*EXERCISE DESCRIPTION:* Every record must be repeated exactly; omit any pictures they contain.

(SUPPLIED RECORDS Opens)

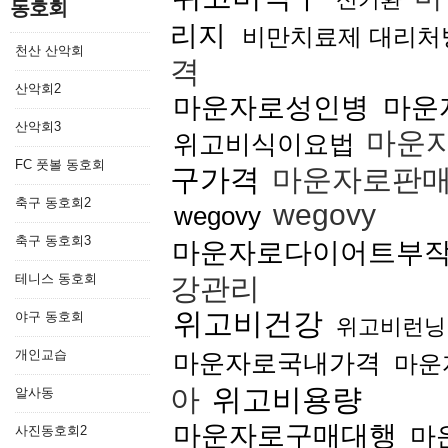
동호회
리지
비만치료제 대리처
천산 산악회
격
산악회2
마운자로성인병
마운
산악회3
마운
위고비식이요법
FC 풋볼 동호회
구가격
마운자로판
축구 동호회2
wegovy
wegovy
축구 동호회3
마운자로다이어트부
테니스 동호회
강관리
위고비건강
야구 동호회
위고비런닝
개인교습
마운자로국내가격
마운
아
위고비용량
알사동
마운자로구매대행
마
사진동호회2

(SUPPLIED RECORDS Closes)

*ANSWER FOR THE TASK:*
동호회
리지
비만치료제 대리처
천산 산악회
격
산악회2
마운자로성인병
마운
산악회3
마운
위고비식이요법
FC 풋볼 동호회
구가격
마운자로판
축구 동호회2
wegovy
wegovy
축구 동호회3
마운자로다이어트부
테니스 동호회
강관리
위고비건강
야구 동호회
위고비런닝
개인교습
마운자로국내가격
마운
아
위고비용량
알사동
마운자로구매대행
마
사진동호회2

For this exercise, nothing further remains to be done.